In the entries below, go to the line containing "Sebutkan Nama-nama Lain Hari Akhir Dan Jela" and repeat it along with every later line, exactly.

----

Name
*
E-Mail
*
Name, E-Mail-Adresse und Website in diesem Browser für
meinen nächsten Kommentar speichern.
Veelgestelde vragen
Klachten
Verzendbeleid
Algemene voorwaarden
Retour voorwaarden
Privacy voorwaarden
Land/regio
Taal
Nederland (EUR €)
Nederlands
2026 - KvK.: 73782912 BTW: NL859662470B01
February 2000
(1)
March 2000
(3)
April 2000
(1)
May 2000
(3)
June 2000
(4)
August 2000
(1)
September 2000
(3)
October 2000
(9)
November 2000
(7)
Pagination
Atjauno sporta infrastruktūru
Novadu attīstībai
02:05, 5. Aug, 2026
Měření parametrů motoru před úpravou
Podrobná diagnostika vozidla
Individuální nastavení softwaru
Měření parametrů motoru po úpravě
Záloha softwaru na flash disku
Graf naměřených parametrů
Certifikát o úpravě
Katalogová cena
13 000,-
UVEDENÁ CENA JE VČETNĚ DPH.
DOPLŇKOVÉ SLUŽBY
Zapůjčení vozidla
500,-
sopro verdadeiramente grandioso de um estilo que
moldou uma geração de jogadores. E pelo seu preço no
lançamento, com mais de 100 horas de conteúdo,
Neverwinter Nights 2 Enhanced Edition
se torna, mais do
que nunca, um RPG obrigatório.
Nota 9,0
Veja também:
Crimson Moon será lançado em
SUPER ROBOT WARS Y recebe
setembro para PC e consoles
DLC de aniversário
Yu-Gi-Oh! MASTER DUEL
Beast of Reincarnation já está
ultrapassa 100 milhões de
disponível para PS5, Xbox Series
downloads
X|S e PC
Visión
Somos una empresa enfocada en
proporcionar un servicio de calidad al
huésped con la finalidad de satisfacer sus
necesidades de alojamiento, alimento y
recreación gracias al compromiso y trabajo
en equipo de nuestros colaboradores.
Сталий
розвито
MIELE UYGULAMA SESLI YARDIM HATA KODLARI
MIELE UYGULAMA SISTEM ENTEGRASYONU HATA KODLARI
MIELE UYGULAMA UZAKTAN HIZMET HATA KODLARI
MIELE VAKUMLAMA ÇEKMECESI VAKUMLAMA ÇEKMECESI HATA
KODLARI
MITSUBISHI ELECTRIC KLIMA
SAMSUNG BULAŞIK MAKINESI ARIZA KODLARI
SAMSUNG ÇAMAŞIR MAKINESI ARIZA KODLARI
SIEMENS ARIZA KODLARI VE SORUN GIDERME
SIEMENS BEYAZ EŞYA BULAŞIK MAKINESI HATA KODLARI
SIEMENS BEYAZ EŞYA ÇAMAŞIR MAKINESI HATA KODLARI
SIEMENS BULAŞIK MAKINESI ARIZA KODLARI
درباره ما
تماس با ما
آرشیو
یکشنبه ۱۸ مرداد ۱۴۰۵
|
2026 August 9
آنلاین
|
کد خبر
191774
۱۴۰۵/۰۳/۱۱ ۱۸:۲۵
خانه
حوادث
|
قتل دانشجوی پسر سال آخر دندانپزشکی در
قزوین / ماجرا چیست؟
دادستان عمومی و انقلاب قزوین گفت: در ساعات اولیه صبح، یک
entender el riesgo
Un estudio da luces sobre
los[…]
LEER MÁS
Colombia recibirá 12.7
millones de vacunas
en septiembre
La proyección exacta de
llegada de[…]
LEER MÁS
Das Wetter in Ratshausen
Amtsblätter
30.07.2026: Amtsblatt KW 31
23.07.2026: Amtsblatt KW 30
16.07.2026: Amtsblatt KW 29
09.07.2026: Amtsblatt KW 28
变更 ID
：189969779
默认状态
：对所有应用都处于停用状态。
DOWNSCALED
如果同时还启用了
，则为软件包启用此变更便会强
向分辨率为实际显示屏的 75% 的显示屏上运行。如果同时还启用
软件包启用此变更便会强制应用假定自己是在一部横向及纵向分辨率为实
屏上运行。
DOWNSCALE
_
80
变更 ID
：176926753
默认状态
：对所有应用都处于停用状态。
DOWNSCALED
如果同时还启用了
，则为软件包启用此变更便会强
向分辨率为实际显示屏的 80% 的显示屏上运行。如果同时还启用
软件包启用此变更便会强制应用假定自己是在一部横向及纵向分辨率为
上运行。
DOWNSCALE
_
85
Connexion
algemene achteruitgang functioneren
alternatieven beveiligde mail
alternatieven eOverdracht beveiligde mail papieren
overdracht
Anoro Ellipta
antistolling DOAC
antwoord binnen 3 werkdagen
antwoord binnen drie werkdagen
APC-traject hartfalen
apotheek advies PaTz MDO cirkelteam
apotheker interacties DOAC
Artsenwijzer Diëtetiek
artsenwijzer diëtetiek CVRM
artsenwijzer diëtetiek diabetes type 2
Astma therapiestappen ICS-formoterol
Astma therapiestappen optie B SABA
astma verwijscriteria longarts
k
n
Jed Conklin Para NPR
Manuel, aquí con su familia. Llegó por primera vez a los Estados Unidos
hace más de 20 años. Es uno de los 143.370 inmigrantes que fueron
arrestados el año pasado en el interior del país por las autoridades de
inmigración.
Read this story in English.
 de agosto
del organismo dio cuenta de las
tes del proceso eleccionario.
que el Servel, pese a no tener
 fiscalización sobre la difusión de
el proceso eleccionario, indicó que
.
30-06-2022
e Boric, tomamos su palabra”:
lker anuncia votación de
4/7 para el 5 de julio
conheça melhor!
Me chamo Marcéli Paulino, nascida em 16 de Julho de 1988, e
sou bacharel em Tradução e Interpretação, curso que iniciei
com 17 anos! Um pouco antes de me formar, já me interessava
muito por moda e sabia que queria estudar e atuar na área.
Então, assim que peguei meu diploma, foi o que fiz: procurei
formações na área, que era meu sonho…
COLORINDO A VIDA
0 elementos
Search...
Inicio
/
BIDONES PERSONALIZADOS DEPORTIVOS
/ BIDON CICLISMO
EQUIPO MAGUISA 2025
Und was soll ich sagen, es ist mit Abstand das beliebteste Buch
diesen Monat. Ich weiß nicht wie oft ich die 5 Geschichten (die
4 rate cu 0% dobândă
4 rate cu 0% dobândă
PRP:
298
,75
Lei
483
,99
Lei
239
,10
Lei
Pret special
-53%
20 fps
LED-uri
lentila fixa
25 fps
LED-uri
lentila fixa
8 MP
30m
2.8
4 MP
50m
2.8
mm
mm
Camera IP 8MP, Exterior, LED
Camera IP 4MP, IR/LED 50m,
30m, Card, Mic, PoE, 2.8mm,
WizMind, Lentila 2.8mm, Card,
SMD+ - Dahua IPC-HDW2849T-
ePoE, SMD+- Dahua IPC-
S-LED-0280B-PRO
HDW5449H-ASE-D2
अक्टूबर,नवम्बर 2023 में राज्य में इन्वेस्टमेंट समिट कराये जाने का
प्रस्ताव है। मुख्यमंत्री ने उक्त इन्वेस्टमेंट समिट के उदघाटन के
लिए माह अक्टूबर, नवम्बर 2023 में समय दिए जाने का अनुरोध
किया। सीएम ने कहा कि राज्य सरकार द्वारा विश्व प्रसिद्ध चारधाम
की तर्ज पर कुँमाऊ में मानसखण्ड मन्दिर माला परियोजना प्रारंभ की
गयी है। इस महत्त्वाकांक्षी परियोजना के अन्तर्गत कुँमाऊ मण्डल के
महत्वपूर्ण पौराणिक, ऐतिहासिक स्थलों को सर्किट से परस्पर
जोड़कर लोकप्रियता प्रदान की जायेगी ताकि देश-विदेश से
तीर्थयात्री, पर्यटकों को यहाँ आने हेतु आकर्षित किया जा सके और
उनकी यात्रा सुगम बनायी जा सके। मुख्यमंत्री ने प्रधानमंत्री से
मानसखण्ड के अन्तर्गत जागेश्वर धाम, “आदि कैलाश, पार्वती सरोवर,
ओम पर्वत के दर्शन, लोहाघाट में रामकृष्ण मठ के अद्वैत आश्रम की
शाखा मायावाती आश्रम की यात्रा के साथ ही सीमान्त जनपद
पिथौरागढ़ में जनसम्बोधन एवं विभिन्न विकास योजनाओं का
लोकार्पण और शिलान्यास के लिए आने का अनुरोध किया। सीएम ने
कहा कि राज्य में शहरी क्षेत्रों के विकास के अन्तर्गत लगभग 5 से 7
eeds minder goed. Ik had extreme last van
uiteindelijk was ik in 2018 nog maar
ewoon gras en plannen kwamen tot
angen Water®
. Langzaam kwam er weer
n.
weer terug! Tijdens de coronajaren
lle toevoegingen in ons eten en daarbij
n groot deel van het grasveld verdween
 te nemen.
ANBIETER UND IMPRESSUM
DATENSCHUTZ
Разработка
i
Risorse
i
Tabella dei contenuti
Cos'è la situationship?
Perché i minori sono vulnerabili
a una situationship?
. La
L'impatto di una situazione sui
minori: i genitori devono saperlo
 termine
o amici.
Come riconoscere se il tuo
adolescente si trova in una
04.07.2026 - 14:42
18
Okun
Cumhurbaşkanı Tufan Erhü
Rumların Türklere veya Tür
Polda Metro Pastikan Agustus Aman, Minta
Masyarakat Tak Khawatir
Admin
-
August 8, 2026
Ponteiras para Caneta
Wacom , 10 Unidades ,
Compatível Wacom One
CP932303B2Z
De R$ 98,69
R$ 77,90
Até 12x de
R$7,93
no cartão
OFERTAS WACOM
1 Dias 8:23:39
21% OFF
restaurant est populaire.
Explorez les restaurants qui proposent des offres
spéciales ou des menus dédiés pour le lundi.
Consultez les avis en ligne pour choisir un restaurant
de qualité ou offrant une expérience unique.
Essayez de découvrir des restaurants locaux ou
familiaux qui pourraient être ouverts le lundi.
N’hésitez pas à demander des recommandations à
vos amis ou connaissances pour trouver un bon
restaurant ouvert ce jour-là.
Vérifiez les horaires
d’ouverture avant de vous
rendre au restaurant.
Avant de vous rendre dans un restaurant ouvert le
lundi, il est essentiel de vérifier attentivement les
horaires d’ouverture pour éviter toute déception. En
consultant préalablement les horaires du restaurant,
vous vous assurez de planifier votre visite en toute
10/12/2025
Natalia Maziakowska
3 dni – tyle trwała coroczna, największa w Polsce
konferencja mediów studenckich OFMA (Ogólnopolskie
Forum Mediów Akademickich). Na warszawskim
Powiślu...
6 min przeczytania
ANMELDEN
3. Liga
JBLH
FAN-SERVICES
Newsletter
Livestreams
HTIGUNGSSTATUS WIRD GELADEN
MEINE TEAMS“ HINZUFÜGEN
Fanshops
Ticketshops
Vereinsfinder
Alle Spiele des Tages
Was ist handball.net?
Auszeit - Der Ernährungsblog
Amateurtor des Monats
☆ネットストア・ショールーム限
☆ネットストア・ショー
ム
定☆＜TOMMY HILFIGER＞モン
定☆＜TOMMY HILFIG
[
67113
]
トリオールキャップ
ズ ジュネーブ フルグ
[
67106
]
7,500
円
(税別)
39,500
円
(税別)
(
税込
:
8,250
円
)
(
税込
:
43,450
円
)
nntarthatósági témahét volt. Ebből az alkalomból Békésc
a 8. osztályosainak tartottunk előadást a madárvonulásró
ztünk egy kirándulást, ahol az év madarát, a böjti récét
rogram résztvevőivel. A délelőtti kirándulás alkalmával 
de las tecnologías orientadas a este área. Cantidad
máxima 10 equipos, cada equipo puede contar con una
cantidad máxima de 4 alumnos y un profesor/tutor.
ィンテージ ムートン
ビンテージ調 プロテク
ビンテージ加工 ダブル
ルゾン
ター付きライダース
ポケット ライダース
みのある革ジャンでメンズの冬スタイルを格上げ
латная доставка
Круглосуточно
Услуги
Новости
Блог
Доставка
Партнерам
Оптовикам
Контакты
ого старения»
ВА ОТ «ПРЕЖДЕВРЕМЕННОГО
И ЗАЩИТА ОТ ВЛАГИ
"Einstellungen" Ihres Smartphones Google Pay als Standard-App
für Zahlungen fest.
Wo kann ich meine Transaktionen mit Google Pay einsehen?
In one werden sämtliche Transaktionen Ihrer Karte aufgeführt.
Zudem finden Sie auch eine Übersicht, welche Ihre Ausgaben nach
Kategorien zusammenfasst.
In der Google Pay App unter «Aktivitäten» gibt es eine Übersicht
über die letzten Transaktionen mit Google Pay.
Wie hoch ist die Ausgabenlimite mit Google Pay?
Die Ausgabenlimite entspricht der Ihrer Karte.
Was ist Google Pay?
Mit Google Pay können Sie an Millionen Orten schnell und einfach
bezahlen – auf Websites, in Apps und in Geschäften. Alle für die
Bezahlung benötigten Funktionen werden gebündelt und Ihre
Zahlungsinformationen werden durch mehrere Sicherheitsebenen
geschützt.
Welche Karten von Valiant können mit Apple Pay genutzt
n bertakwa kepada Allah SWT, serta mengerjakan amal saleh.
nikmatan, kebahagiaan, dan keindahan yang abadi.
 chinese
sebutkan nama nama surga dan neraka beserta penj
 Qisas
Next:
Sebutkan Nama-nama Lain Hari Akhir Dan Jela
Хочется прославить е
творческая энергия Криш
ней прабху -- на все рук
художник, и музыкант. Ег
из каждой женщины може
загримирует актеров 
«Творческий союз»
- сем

----

ANSWER TO THIS PROBLEM =>
Sebutkan Nama-nama Lain Hari Akhir Dan Jela
Хочется прославить е
творческая энергия Криш
ней прабху -- на все рук
художник, и музыкант. Ег
из каждой женщины може
загримирует актеров 
«Творческий союз»
- сем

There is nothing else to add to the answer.